What to produce:
Transcribe the records below exactly, leaving out any pictures.

** Opening Source data block **

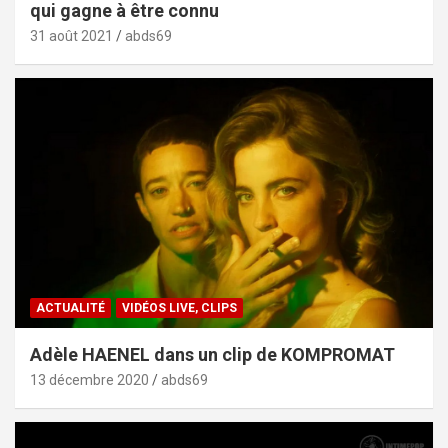
qui gagne à être connu
31 août 2021
abds69
ACTUALITÉ
VIDÉOS LIVE, CLIPS
Adèle HAENEL dans un clip de KOMPROMAT
13 décembre 2020
abds69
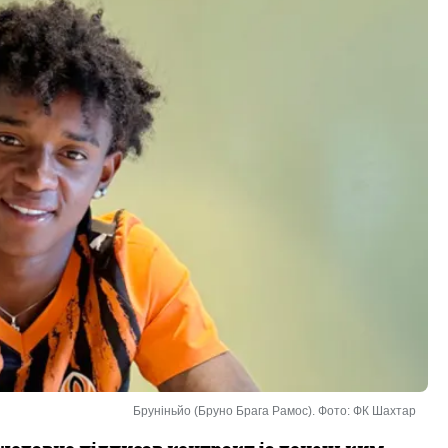
Бруніньйо (Бруно Брага Рамос). Фото: ФК Шахтар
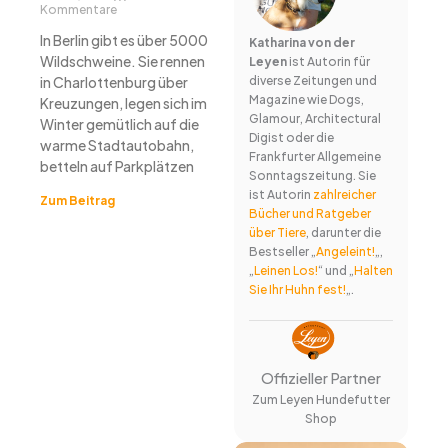
Kommentare
In Berlin gibt es über 5000
Katharina von der
Wildschweine. Sie rennen
Leyen
ist Autorin für
in Charlottenburg über
diverse Zeitungen und
Magazine wie Dogs,
Kreuzungen, legen sich im
Glamour, Architectural
Winter gemütlich auf die
Digist oder die
warme Stadtautobahn,
Frankfurter Allgemeine
betteln auf Parkplätzen
Sonntagszeitung. Sie
ist Autorin
zahlreicher
Zum Beitrag
Bücher und Ratgeber
über Tiere
, darunter die
Bestseller „
Angeleint!
„,
„
Leinen Los!
“ und „
Halten
Sie Ihr Huhn fest!
„.
Offizieller Partner
Zum Leyen Hundefutter
Shop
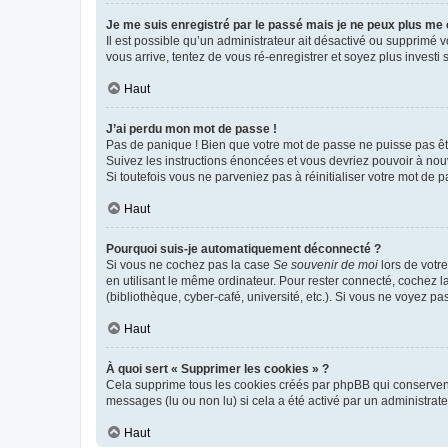
Je me suis enregistré par le passé mais je ne peux plus me
Il est possible qu’un administrateur ait désactivé ou supprimé 
vous arrive, tentez de vous ré-enregistrer et soyez plus investi s
Haut
J’ai perdu mon mot de passe !
Pas de panique ! Bien que votre mot de passe ne puisse pas être
Suivez les instructions énoncées et vous devriez pouvoir à no
Si toutefois vous ne parveniez pas à réinitialiser votre mot de 
Haut
Pourquoi suis-je automatiquement déconnecté ?
Si vous ne cochez pas la case
Se souvenir de moi
lors de votr
en utilisant le même ordinateur. Pour rester connecté, cochez 
(bibliothèque, cyber-café, université, etc.). Si vous ne voyez pa
Haut
À quoi sert « Supprimer les cookies » ?
Cela supprime tous les cookies créés par phpBB qui conservent v
messages (lu ou non lu) si cela a été activé par un administra
Haut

** Closing Source data block **

Response area:
qui gagne à être connu
31 août 2021
abds69
ACTUALITÉ
VIDÉOS LIVE, CLIPS
Adèle HAENEL dans un clip de KOMPROMAT
13 décembre 2020
abds69
Бруніньйо (Бруно Брага Рамос). Фото: ФК Шахтар
Kommentare
In Berlin gibt es über 5000
Katharina von der
Wildschweine. Sie rennen
Leyen
ist Autorin für
in Charlottenburg über
diverse Zeitungen und
Magazine wie Dogs,
Kreuzungen, legen sich im
Glamour, Architectural
Winter gemütlich auf die
Digist oder die
warme Stadtautobahn,
Frankfurter Allgemeine
betteln auf Parkplätzen
Sonntagszeitung. Sie
ist Autorin
zahlreicher
Zum Beitrag
Bücher und Ratgeber
über Tiere
, darunter die
Bestseller „
Angeleint!
„,
„
Leinen Los!
“ und „
Halten
Sie Ihr Huhn fest!
„.
Offizieller Partner
Zum Leyen Hundefutter
Shop
Je me suis enregistré par le passé mais je ne peux plus me
Il est possible qu’un administrateur ait désactivé ou supprimé 
vous arrive, tentez de vous ré-enregistrer et soyez plus investi s
Haut
J’ai perdu mon mot de passe !
Pas de panique ! Bien que votre mot de passe ne puisse pas être
Suivez les instructions énoncées et vous devriez pouvoir à no
Si toutefois vous ne parveniez pas à réinitialiser votre mot de 
Haut
Pourquoi suis-je automatiquement déconnecté ?
Si vous ne cochez pas la case
Se souvenir de moi
lors de votr
en utilisant le même ordinateur. Pour rester connecté, cochez 
(bibliothèque, cyber-café, université, etc.). Si vous ne voyez pa
Haut
À quoi sert « Supprimer les cookies » ?
Cela supprime tous les cookies créés par phpBB qui conservent v
messages (lu ou non lu) si cela a été activé par un administra
Haut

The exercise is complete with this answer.